United Nations Correspondent Speaks on “Inequality and Violence: The Wide World of Women”

News Image Barbara Crossette ’63, United Nations correspondent for The Nation magazine and former foreign correspondent for The New York Times, presents “Inequality and Violence: The Wide World of Women.”

 Wednesday, March 5, 2014 11:35 AM

Crossette’s talk is part of the year-long series, Freedom, Personhood and Justice, sponsored by the College’s Lectures and Forums Committee and the women’s and gender studies program. This event will be held on Tuesday, March 11, 2014 at 7:00 p.m. in Miller Forum, Moyer Hall and is free and open to the public.

Crossette is a member of the Council on Foreign Relations, a trustee of the Carnegie Council on Ethics in International Affairs and a member of the editorial board of the Foreign Policy Association.  She is also a member of the College’s Board of Trustees and currently serves on the Diversity Strategic Planning Committee. 

She is the author of several books on Asia, including So Close to Heaven: The Vanishing Buddhist Kingdoms of the Himalayas (Alfred A. Knopf, 1995) and a collection of travel essays about colonial resort towns that are still attracting visitors more than a century after their creation, The Great Hill Stations of Asia (Westview Press, 1998). In 2000, she wrote a survey of India and Indian-American relations, India: Old Civilization in a New World, for the Foreign Policy Association in New York. She is also the author of India Facing the 21st Century (Indiana University Press, 1993).

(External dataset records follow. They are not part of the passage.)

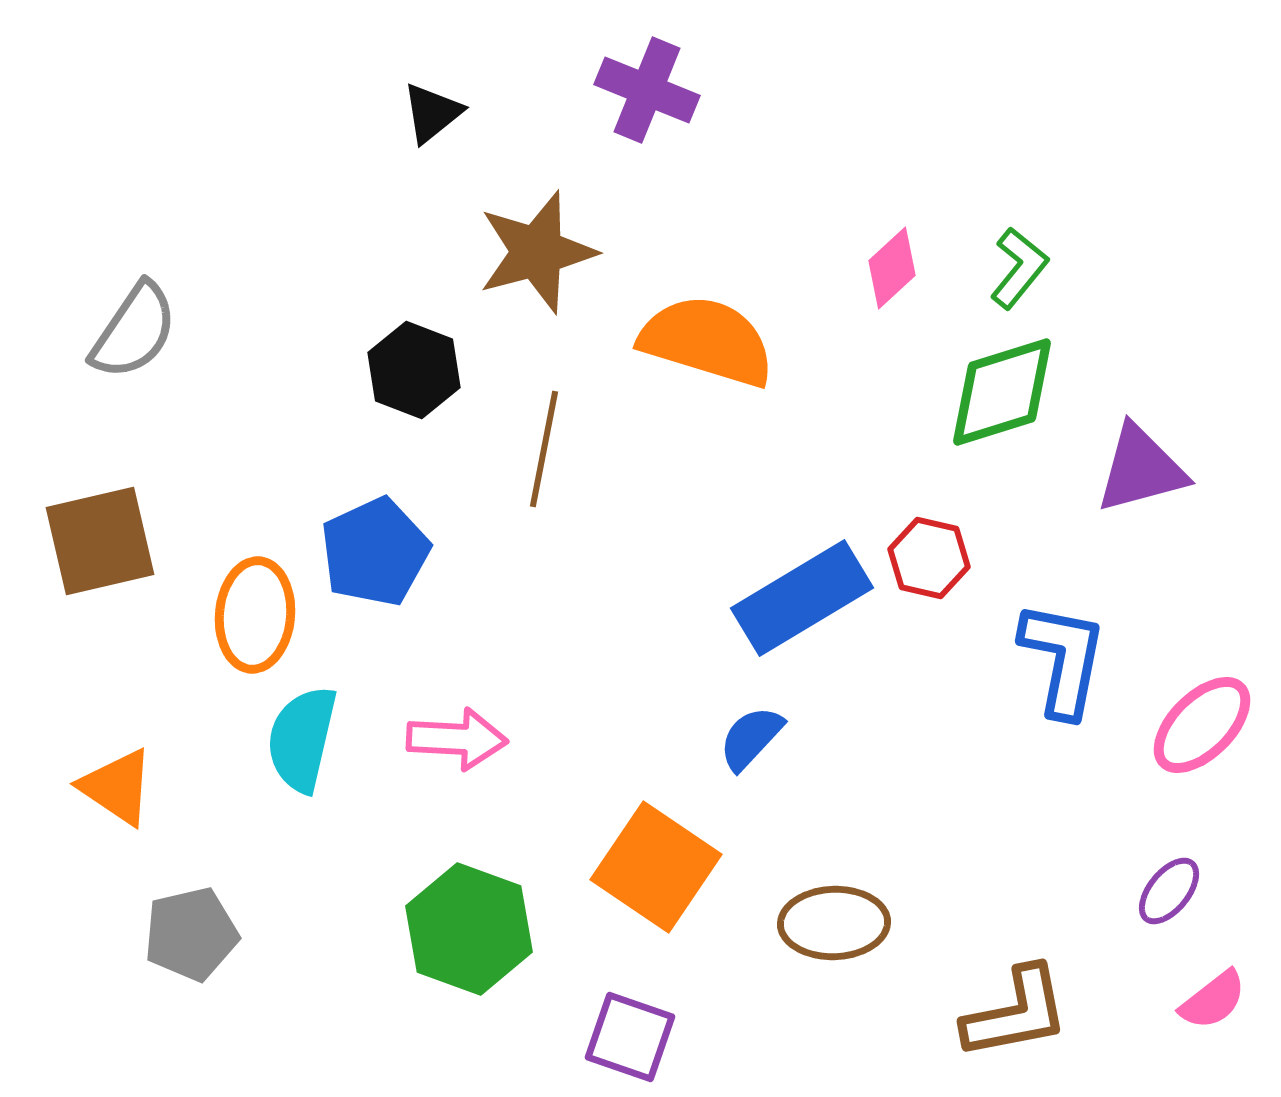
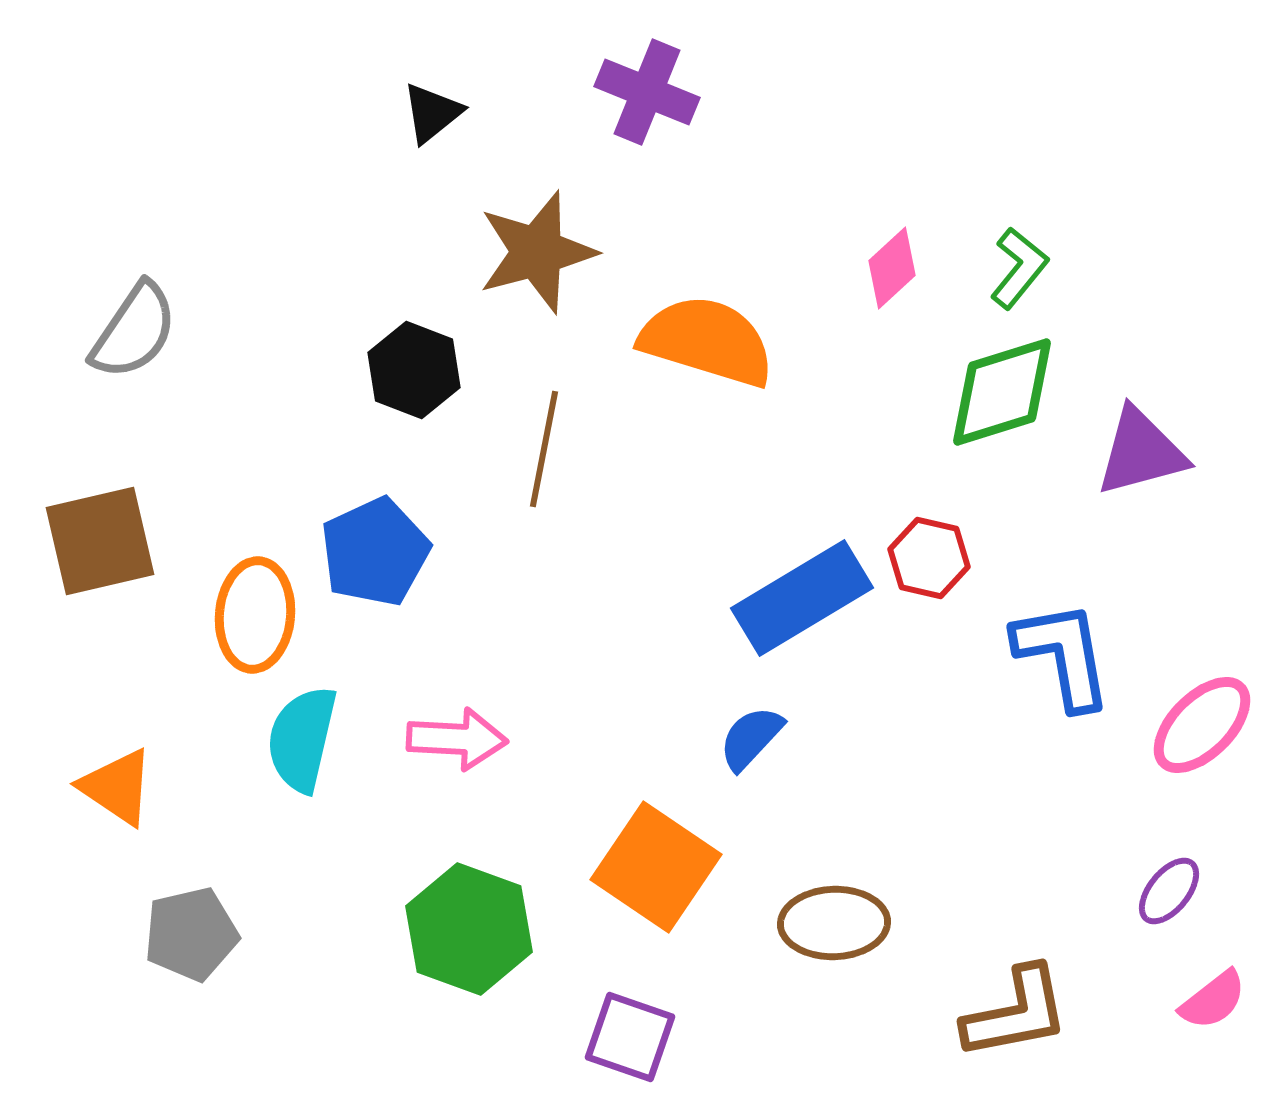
purple cross: moved 2 px down
purple triangle: moved 17 px up
blue L-shape: moved 4 px up; rotated 21 degrees counterclockwise
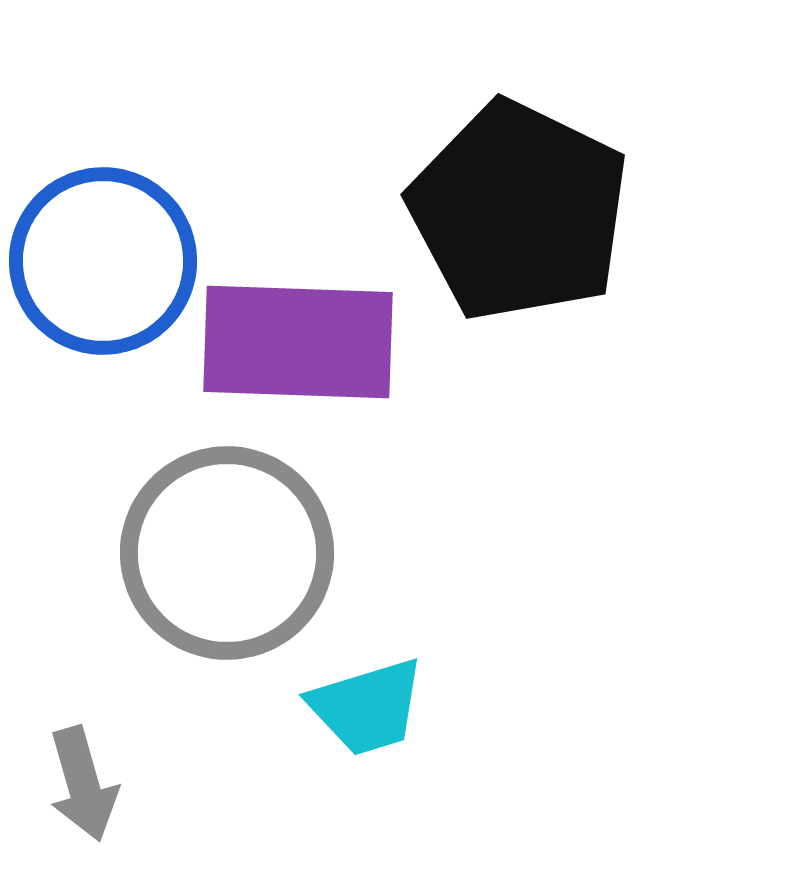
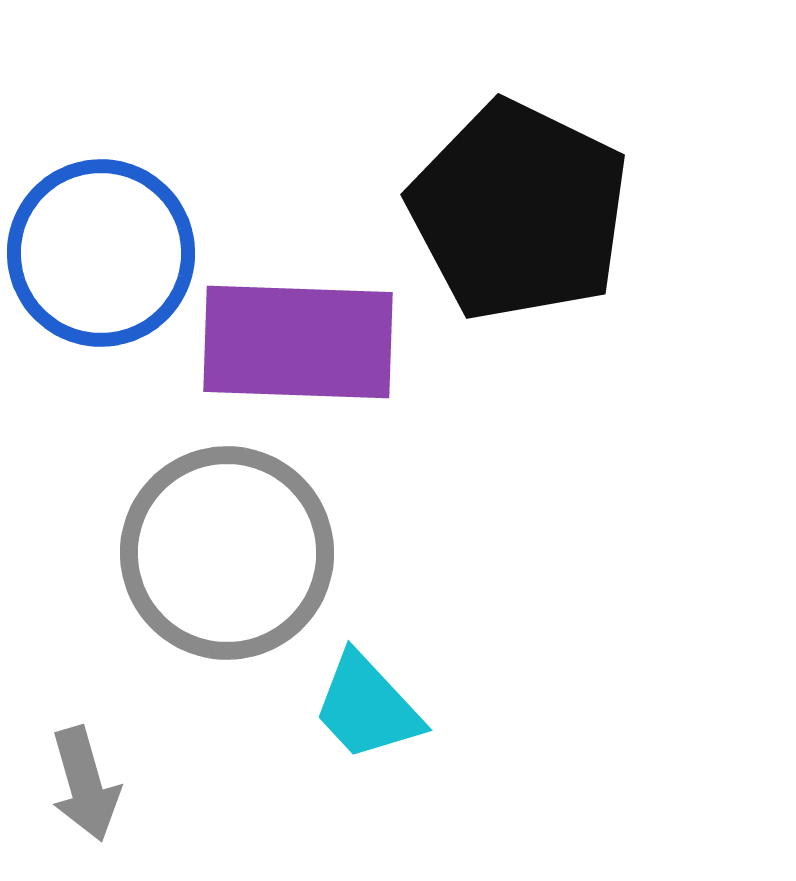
blue circle: moved 2 px left, 8 px up
cyan trapezoid: rotated 64 degrees clockwise
gray arrow: moved 2 px right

Freedom, Personhood and Justice is meant to stimulate ideas about justice and democracy through an exploration of the lived and legal experience of norms. The series will foreground the nature of the problems of racism, sexism, and other systems of exclusion. The structure of our inquiry is pragmatic, investigating societal practices that strive for the ideals of equality, fairness, unbiased thinking, freedom and liberty, among other related concepts.